You are viewing a plain text version of this content. The canonical link for it is here.

Posted to user@hive.apache.org by Charles Yorek <ch...@gmail.com> on 2014/08/15 16:54:43 UTC

ODBC Calls Extremely Slow

Hello All,

I am trying to use the ODBC driver but making ODBC Calls to fetch a list of
tables from Hive is extremely slow on a HiveServer2.  The cluster has a
large number of tables but it takes in excess of 1 hour to extract a list
of tables via ODBC Calls.

Are there any known workarounds for this issue?

Thanks

Re: ODBC Calls Extremely Slow

Posted by Charles Yorek <ch...@gmail.com>.
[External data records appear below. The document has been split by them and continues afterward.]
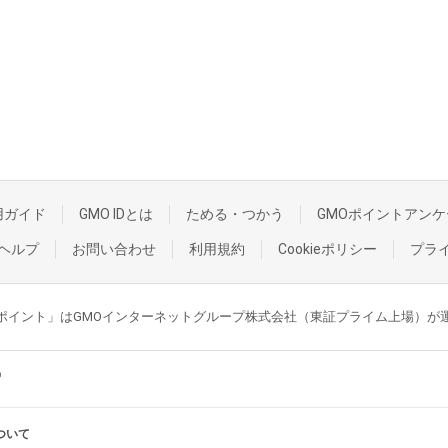
用ガイド
GMO IDとは
ためる・つかう
GMOポイントアンケ
ヘルプ
お問い合わせ
利用規約
Cookieポリシー
プラ
GMOポイント」はGMOインターネットグループ株式会社（東証プライム上場）
ついて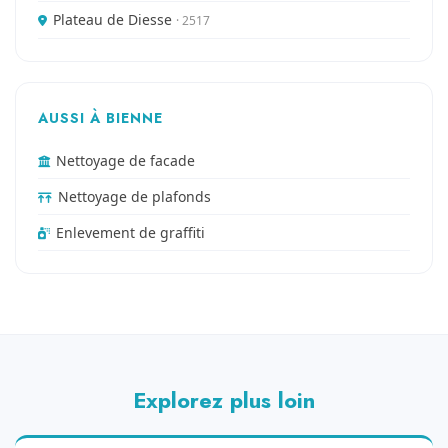
Plateau de Diesse
· 2517
AUSSI À BIENNE
Nettoyage de facade
Nettoyage de plafonds
Enlevement de graffiti
Explorez plus loin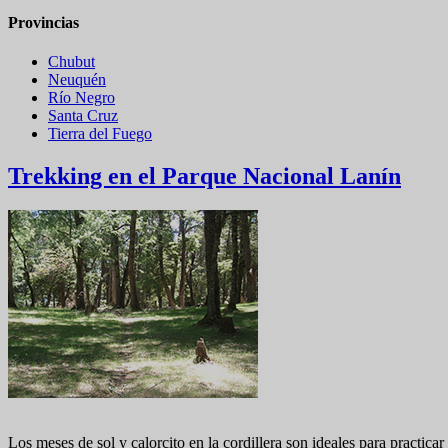
Provincias
Chubut
Neuquén
Río Negro
Santa Cruz
Tierra del Fuego
Trekking en el Parque Nacional Lanín
Los meses de sol y calorcito en la cordillera son ideales para practi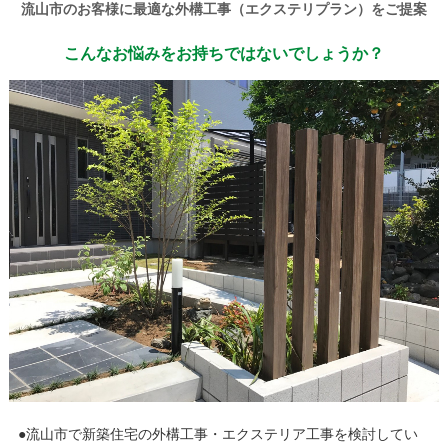
流山市のお客様に最適な外構工事（エクステリプラン）をご提案
こんなお悩みをお持ちではないでしょうか？
●流山市で新築住宅の外構工事・エクステリア工事を検討してい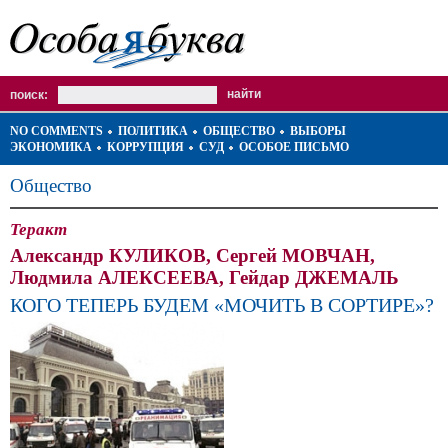
поиск:
NO COMMENTS
ПОЛИТИКА
ОБЩЕСТВО
ВЫБОРЫ
ЭКОНОМИКА
КОРРУПЦИЯ
СУД
ОСОБОЕ ПИСЬМО
Общество
Теракт
Александр КУЛИКОВ, Сергей МОВЧАН,
Людмила АЛЕКСЕЕВА, Гейдар ДЖЕМАЛЬ
КОГО ТЕПЕРЬ БУДЕМ «МОЧИТЬ В СОРТИРЕ»?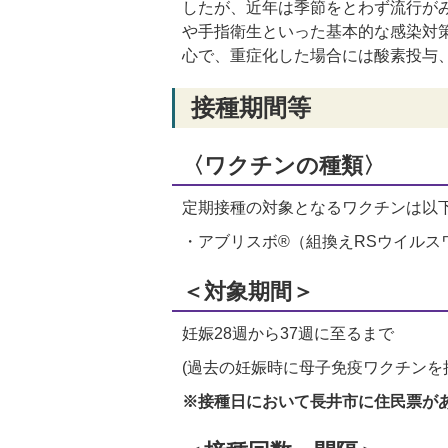
したが、近年は季節をとわず流行が
や手指衛生といった基本的な感染対
心で、重症化した場合には酸素投与
接種期間等
〈ワクチンの種類〉
定期接種の対象となるワクチンは以
・アブリスボ®（組換えRSウイルス
＜対象期間＞
妊娠28週から37週に至るまで
(過去の妊娠時に母子免疫ワクチンを
※接種日において長井市に住民票が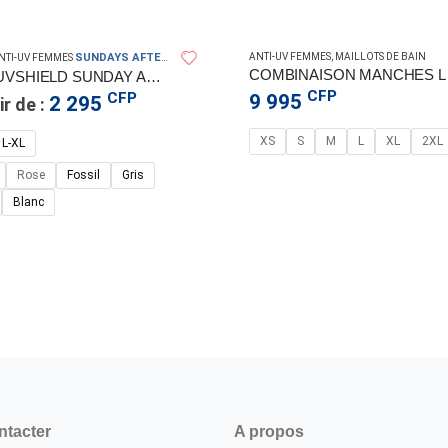
SUNDAYS AFTERNOONS IN
ANTI-UV FEMMES
,
MAILLOTS DE BAIN
NTI-UV FEMMES
COMBINA
GANT UVSHIELD SUNDAY AFTERNOONS
CFP
CFP
9 995
2 295
ir de :
XS
S
M
L
XL
2XL
L-XL
Rose
Fossil
Gris
Blanc
ntacter
A propos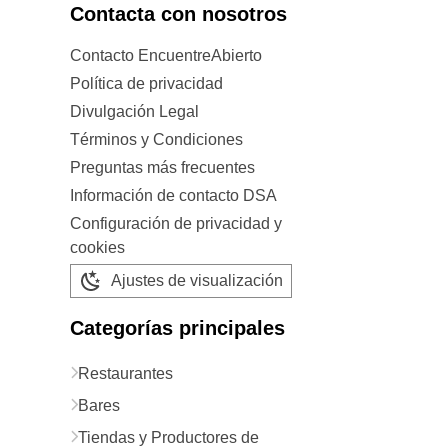
Contacta con nosotros
Contacto EncuentreAbierto
Política de privacidad
Divulgación Legal
Términos y Condiciones
Preguntas más frecuentes
Información de contacto DSA
Configuración de privacidad y
cookies
Ajustes de visualización
Categorías principales
Restaurantes
Bares
Tiendas y Productores de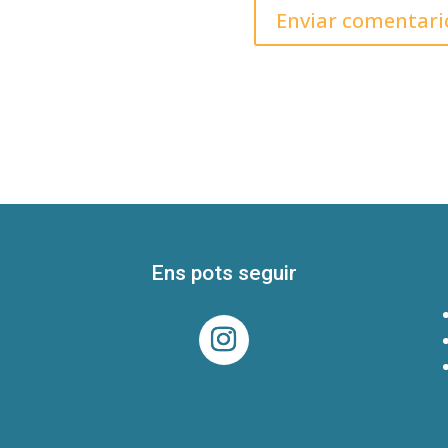
Ens pots seguir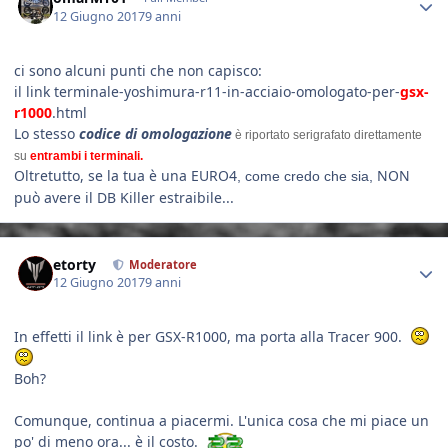
12 Giugno 2017
9 anni
ci sono alcuni punti che non capisco:
il link terminale-yoshimura-r11-in-acciaio-omologato-per-
gsx-
r1000
.html
Lo stesso
codice di omologazione
è riportato serigrafato direttamente
su
entrambi i terminali.
Oltretutto, se la tua è una EURO4
NON
, come credo che sia,
può avere il DB Killer estraibile...
Author stats
etorty
Moderatore
12 Giugno 2017
9 anni
In effetti il link è per GSX-R1000, ma porta alla Tracer 900.
Boh?
Comunque, continua a piacermi. L'unica cosa che mi piace un
po' di meno ora... è il costo.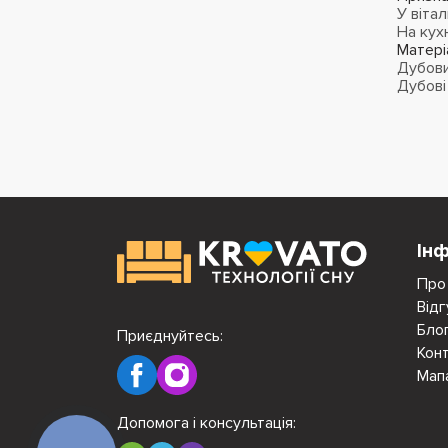
У віта
На кух
Матері
Дубов
Дубові
Ін
Про
Відг
Бло
Приєднуйтесь:
Кон
Мап
Допомога і консультація: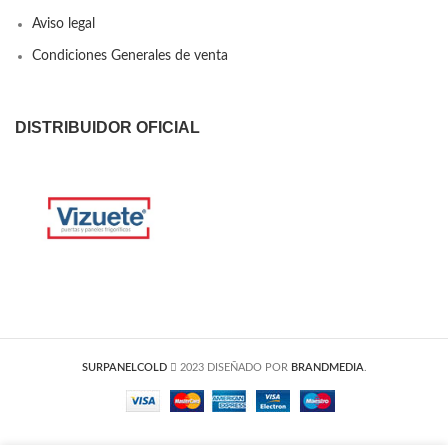
Aviso legal
Condiciones Generales de venta
DISTRIBUIDOR OFICIAL
SURPANELCOLD
2023 DISEÑADO POR
BRANDMEDIA
.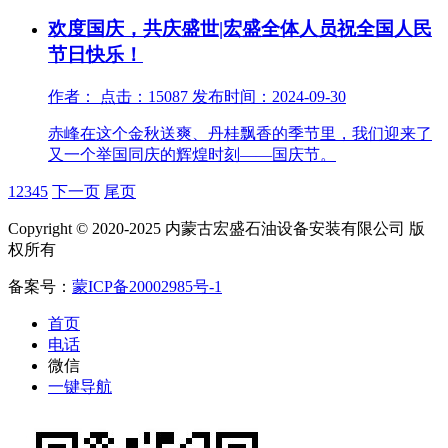
欢度国庆，共庆盛世|宏盛全体人员祝全国人民
节日快乐！
作者： 点击：15087 发布时间：2024-09-30
赤峰在这个金秋送爽、丹桂飘香的季节里，我们迎来了
又一个举国同庆的辉煌时刻——国庆节。
1
2
3
4
5
下一页
尾页
Copyright © 2020-2025 内蒙古宏盛石油设备安装有限公司 版
权所有
备案号：
蒙ICP备20002985号-1
首页
电话
微信
一键导航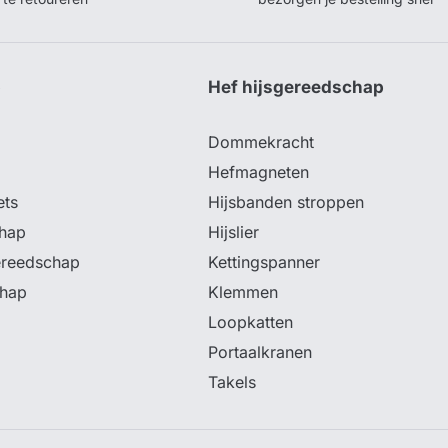
p
Hef hijsgereedschap
Dommekracht
Hefmagneten
ets
Hijsbanden stroppen
hap
Hijslier
ereedschap
Kettingspanner
chap
Klemmen
Loopkatten
Portaalkranen
Takels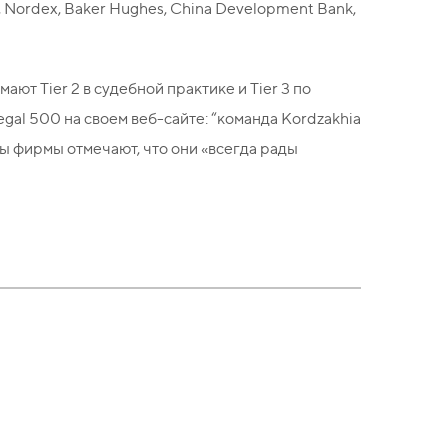
, Nordex, Baker Hughes, China Development Bank,
ют Tier 2 в судебной практике и Tier 3 по
al 500 на своем веб-сайте: “команда Kordzakhia
ты фирмы отмечают, что они «всегда рады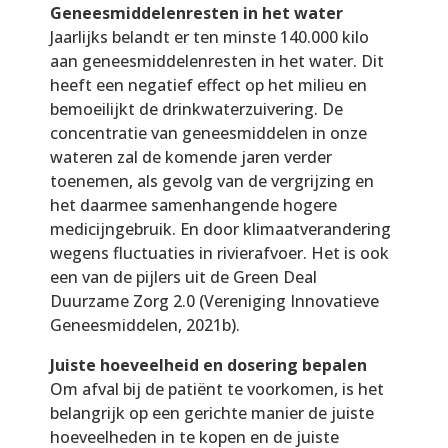
Geneesmiddelenresten in het water
Jaarlijks belandt er ten minste 140.000 kilo
aan geneesmiddelenresten in het water. Dit
heeft een negatief effect op het milieu en
bemoeilijkt de drinkwaterzuivering. De
concentratie van geneesmiddelen in onze
wateren zal de komende jaren verder
toenemen, als gevolg van de vergrijzing en
het daarmee samenhangende hogere
medicijngebruik. En door klimaatverandering
wegens fluctuaties in rivierafvoer. Het is ook
een van de pijlers uit de Green Deal
Duurzame Zorg 2.0 (Vereniging Innovatieve
Geneesmiddelen, 2021b).
Juiste hoeveelheid en dosering bepalen
Om afval bij de patiënt te voorkomen, is het
belangrijk op een gerichte manier de juiste
hoeveelheden in te kopen en de juiste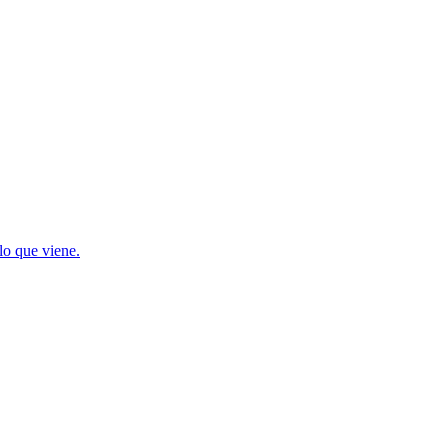
lo que viene.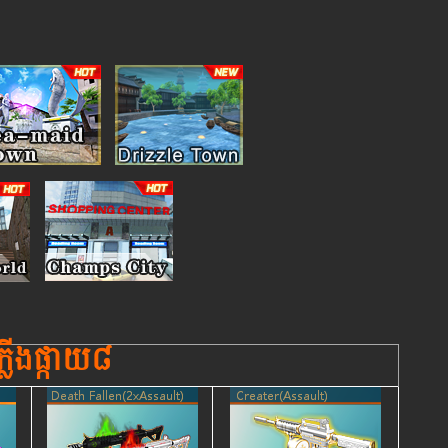
ភ្លើងផ្កាយ៨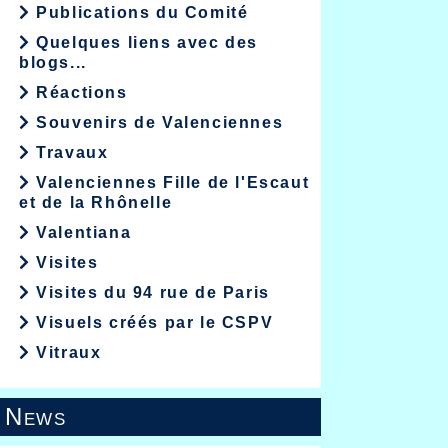
Publications du Comité
Quelques liens avec des
blogs...
Réactions
Souvenirs de Valenciennes
Travaux
Valenciennes Fille de l'Escaut
et de la Rhônelle
Valentiana
Visites
Visites du 94 rue de Paris
Visuels créés par le CSPV
Vitraux
News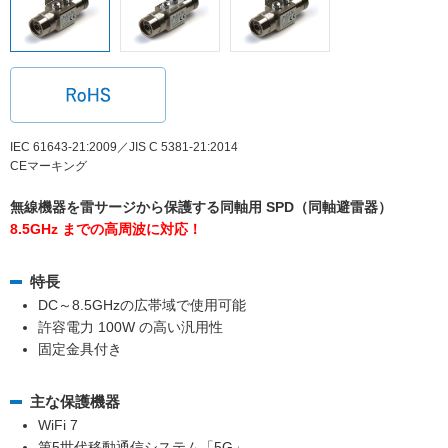
IEC 61643-21:2009／JIS C 5381-21:2014
CEマーキング
無線機器を雷サージから保護する同軸用 SPD（同軸避雷器）
8.5GHz までの高周波に対応！
特長
DC～8.5GHzの広帯域で使用可能
許容電力 100W の高い汎用性
固定金具付き
主な保護機器
WiFi 7
第5世代移動通信システム「5G」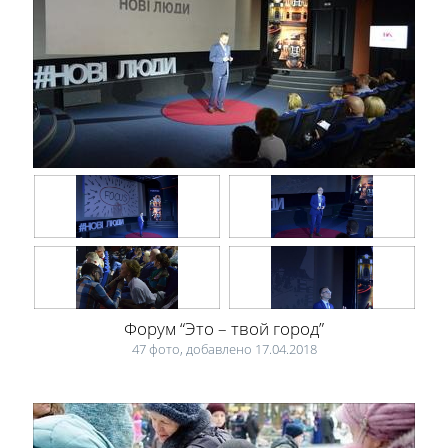
Форум “Это – твой город”
47 фото, добавлено 17.04.2018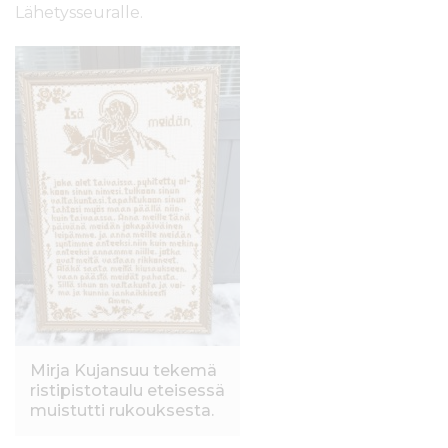
Lähetysseuralle.
Mirja Kujansuu tekemä
ristipistotaulu eteisessä
muistutti rukouksesta.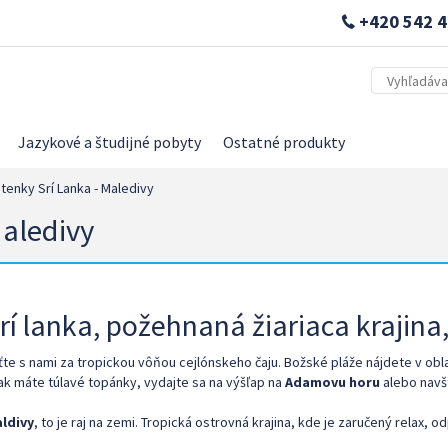
+420 542 4
Jazykové a študijné pobyty
Ostatné produkty
tenky Srí Lanka - Maledivy
Maledivy
rí lanka, požehnaná žiariaca krajina,
ťte s nami za tropickou vôňou cejlónskeho čaju. Božské pláže nájdete v obl
ak máte túlavé topánky, vydajte sa na výšľap na
Adamovu horu
alebo navš
ldivy
, to je raj na zemi. Tropická ostrovná krajina, kde je zaručený relax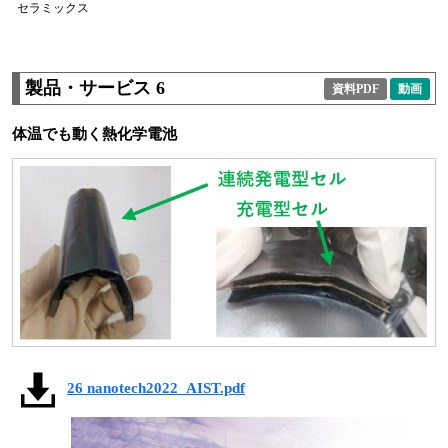
セラミックス
製品・サービス 6
資料PDF
動画
体温でも動く熱化学電池
26 nanotech2022_AIST.pdf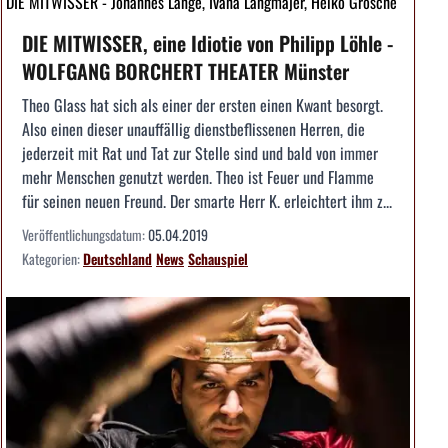
DIE MITWISSER - Johannes Lange, Ivana Langmajer, Heiko Grosche
DIE MITWISSER, eine Idiotie von Philipp Löhle -
WOLFGANG BORCHERT THEATER Münster
Theo Glass hat sich als einer der ersten einen Kwant besorgt.
Also einen dieser unauffällig dienstbeflissenen Herren, die
jederzeit mit Rat und Tat zur Stelle sind und bald von immer
mehr Menschen genutzt werden. Theo ist Feuer und Flamme
für seinen neuen Freund. Der smarte Herr K. erleichtert ihm z...
Veröffentlichungsdatum:
05.04.2019
Kategorien:
Deutschland
News
Schauspiel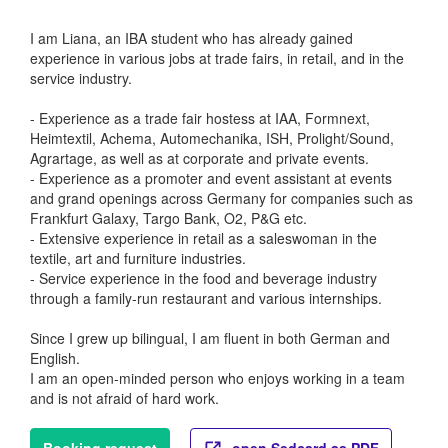
I am Liana, an IBA student who has already gained
experience in various jobs at trade fairs, in retail, and in the
service industry.
- Experience as a trade fair hostess at IAA, Formnext,
Heimtextil, Achema, Automechanika, ISH, Prolight/Sound,
Agrartage, as well as at corporate and private events.
- Experience as a promoter and event assistant at events
and grand openings across Germany for companies such as
Frankfurt Galaxy, Targo Bank, O2, P&G etc.
- Extensive experience in retail as a saleswoman in the
textile, art and furniture industries.
- Service experience in the food and beverage industry
through a family-run restaurant and various internships.
Since I grew up bilingual, I am fluent in both German and
English.
I am an open-minded person who enjoys working in a team
and is not afraid of hard work.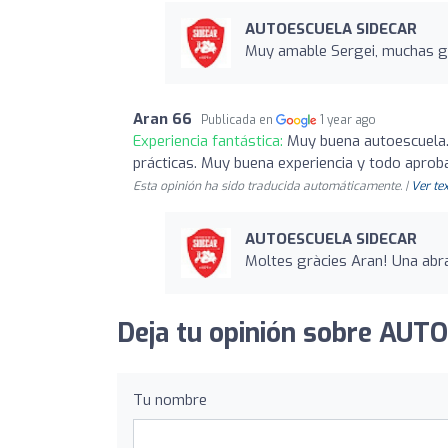
AUTOESCUELA SIDECAR
Muy amable Sergei, muchas gr
Aran 66
Publicada en
1 year ago
Experiencia fantástica:
Muy buena autoescuela. 
prácticas. Muy buena experiencia y todo aprob
Esta opinión ha sido traducida automáticamente. |
Ver tex
AUTOESCUELA SIDECAR
Moltes gràcies Aran! Una abr
Deja tu opinión sobre AU
Tu nombre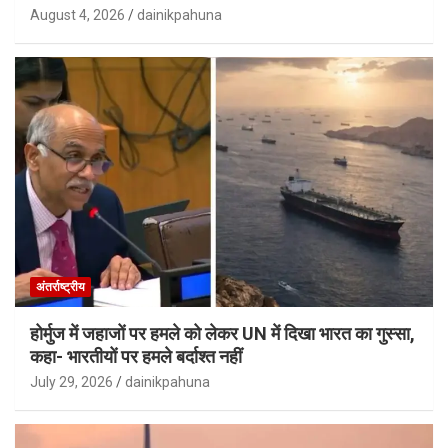
August 4, 2026
dainikpahuna
अंतर्राष्ट्रीय
होर्मुज में जहाजों पर हमले को लेकर UN में दिखा भारत का गुस्सा,
कहा- भारतीयों पर हमले बर्दाश्त नहीं
July 29, 2026
dainikpahuna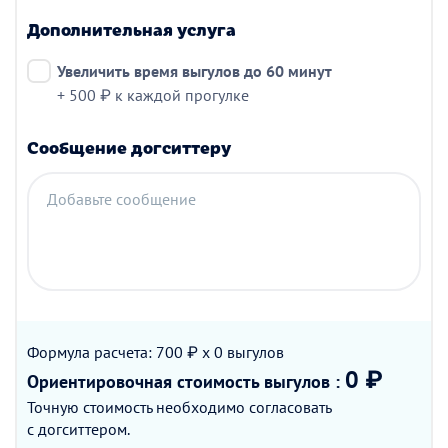
Дополнительная услуга
Увеличить время выгулов до 60 минут
+ 500 ₽ к каждой прогулке
Сообщение догситтеру
Добавьте сообщение
Формула расчета: 700 ₽ x 0
выгулов
0 ₽
Ориентировочная стоимость
выгулов
:
Точную стоимость необходимо согласовать
с догситтером.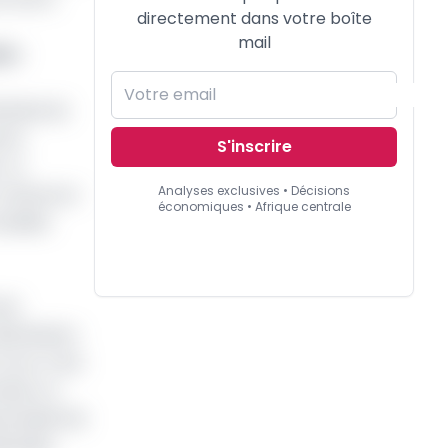
directement dans votre boîte
mail
alo-
tituée de
tres
S'inscrire
 La
Analyses exclusives • Décisions
t, Cameroun
économiques • Afrique centrale
seiller
est
istribution
e Coca-Cola
aï, il a
sponsable de
éciales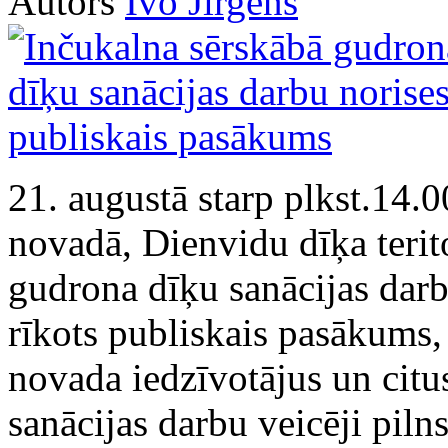
Autors
Ivo Jirgens
21. augustā starp plkst.14.
novadā, Dienvidu dīķa terit
gudrona dīķu sanācijas darb
rīkots publiskais pasākums,
novada iedzīvotājus un citu
sanācijas darbu veicēji pil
Thanks for the replies - we are using Derby for the metastore and there is
a large number of tables so this may be part of the issue.  Our assumption
is that the issue is with the driver because queries against the database
run without issue - even queries such as 'show tables'.  I do believe part
of the problem lies in the fact that as was mentioned the drivers go for
the table properties of the entire schema and there is no way yet to limit
that to a specific database.


On Fri, Aug 15, 2014 at 3:46 PM, David Morel <dm...@gmail.com> wrote:

> On 15 Aug 2014, at 22:21, Stephen Sprague wrote:
>
>  what container are you using for your metastore? Derby, mysql or postgres?
>> for a large set of tables don't use Derby.
>>
>> So you've confirmed its the ODBC driver and not the metastore itself?
>>
>
> I had the same sort of issue, related to the fact previous versions of
> the ODBC driver (by all vendors since they are all based on the same
> codebase) tries to get table properties for the whole schema when
> connecting. More recent versions of the driver (try the latest ones from
> Cloudera for instance) do a better job and defer table properties
> retrieval until it is actually needed. In MSQuery for instance, it would
> be when adding a table by drag and drop when assembling the query, or
> highlighting it in the list, etc. We run on MySQL so the metastore speed
> was not an issue. To speed up the whole process, instead of building the
> queries in the GUIs available (standalone SQL/ODBC tools or MSQuery) , I
> ended up saving the queries (producing .qry files in MS, iirc) and
> modifying the text files directly, thus avoiding the schema scanning
> time. Note that, regardless of speed, you will also encounter an issue
> when using placeholders, as the parser -at the driver level- does, or
> did, a rather poor job at parsing the query to transform it to hive
> semantics.
>
> David
>
>
>
>>
>> On Fri, Aug 15, 2014 at 8:54 AM, Bradley Wright <
>> Bradley.Wright@progress.com
>>
>>> wrote:
>>>
>>
>>  Try an eval of our commercial ODBC driver for Hive:
>>>
>>>
>>> http://www.progress.com/products/datadirect-connect/
>>> odbc-drivers/data-sources/hadoop-apache-hive
>>>
>>> It will perform better!
>>>
>>> From: Charles Yorek <ch...@gmail.com>
>>> Reply-To: "user@hive.apache.org" <us...@hive.apache.org>
>>> Date: Friday, August 15, 2014 9:54 AM
>>> To: "user@hive.apache.org" <us...@hive.apache.org>
>>> Subject: ODBC Calls Extremely Slow
>>>
>>> Hello All,
>>>
>>> I am trying to use the ODBC driver but making ODBC Calls to fetch a list
>>> of tables from Hive is extremely slow on a HiveServer2.  The cluster has
>>> a
>>> large number of tables but it takes in excess of 1 hour to extract a list
>>> of tables via ODBC Calls.
>>>
>>> Are there any known workarounds for this issue?
>>>
>>> Thanks
>>>
>>>

Re: ODBC Calls Extremely Slow

Posted by David Morel <dm...@gmail.com>.

On 15 Aug 2014, at 22:21, Stephen Sprague wrote:

> what container are you using for your metastore? Derby, mysql or 
> postgres?
> for a large set of tables don't use Derby.
>
> So you've confirmed its the ODBC driver and not the metastore itself?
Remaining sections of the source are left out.